A short while later, Sasmita Sing Banara, a multilingual education (MLE) teacher gathers some of the students in a circle and begins to read aloud in the Ho language from a second-grade textbook. “It dances when it sees the dark clouds. What is it called?” she asks, pointing at a picture of a peacock. “Mara,” the children sing back. “Yes, that’s the word in Ho. And what is it called in Odiya?” she asks. “Mayuro,” the children respond.
Odisha is the state with the second-highest Indigenous population in India, home to as many as 62 Indigenous communities, including the Ho. But the sounds of their languages don’t often reverberate through the classrooms this way.
India is linguistically diverse countries in the world, but its constitution officially recognizes only 22 of the hundreds of existing languages, and these are the ones taught or used in schools. India’s census dismisses altogether languages spoken by fewer than 10,000 people. Since independent India’s state borders were first along linguistic lines in 1956, certain languages with territorial majorities and scripts have gained social and political power. Indigenous languages, in contrast, have been marginalized, along with those who speak them.
This has led to that at least 400 of the 780 languages currently spoken in India are at the risk of extinction in the next 50 years. The ones most at risk are those used by Indigenous communities, and the consequences of their loss is grave, experts warn. These languages hold the knowledge of the communities’ ecological surroundings, agricultural activities, and social relations—and also encapsulate some of the oldest historical memories, says Ganesh Devy, a literary scholar who, starting in 2010, led a project called the People’s Linguistic Survey of India. Over a span of three years, he and a team of 3,500 volunteers aimed to document India’s linguistic diversity. With the help of an 80-person editorial team, the survey’s findings were published in 50 academic volumes.
“In oral traditions, these memories continue to go to the next generation, keeping the communities intact,” he says. When the languages are lost, so too are the communities often lost.

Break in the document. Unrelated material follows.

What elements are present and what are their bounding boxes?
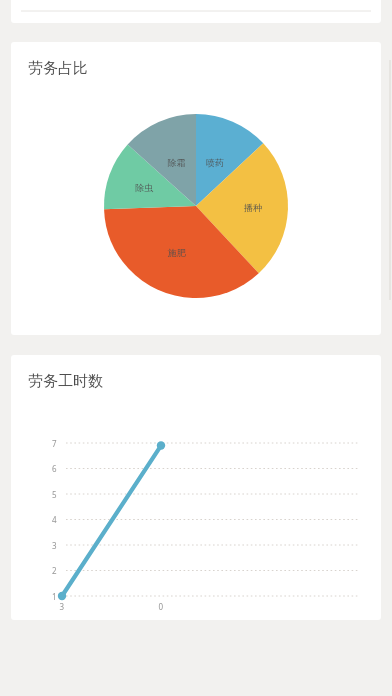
button[interactable] [11, 42, 381, 335]
button[interactable] [11, 0, 381, 23]
button[interactable] [11, 355, 381, 620]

For decades, a growing number of studies and policy recommendations in India have noted that the language gap in classrooms serves as a major cause of poor learning, retention, and self-esteem for Indigenous students.
On paper, Odisha has taken these concerns seriously. Banara was one of about 3,400 language teachers appointed after 2014 when Odisha a mother-tongue-based multilingual education program focused on Indigenous communities. Through an official policy, the state mandated that lessons in early grades be imparted in a child’s own language, and became the first—and currently only—state in India to do so.
In the face of crippling poverty at home, Banara managed to complete her secondary schooling before getting married. She says her family practiced subsistence farming, and she did not know of anything else she could do for work. But in 2011, when she was about 21, an opportunity came up.
Sikshasandhan, a local nonprofit working on education, was hiring volunteers from Indigenous communities to assist government school teachers, who usually did not belong to the local communities themselves or speak the children’s languages. The organization ensured that the government was on board, and also provided training and salaries to the MLE volunteers. District officials eventually supported and expanded the program to 176 schools.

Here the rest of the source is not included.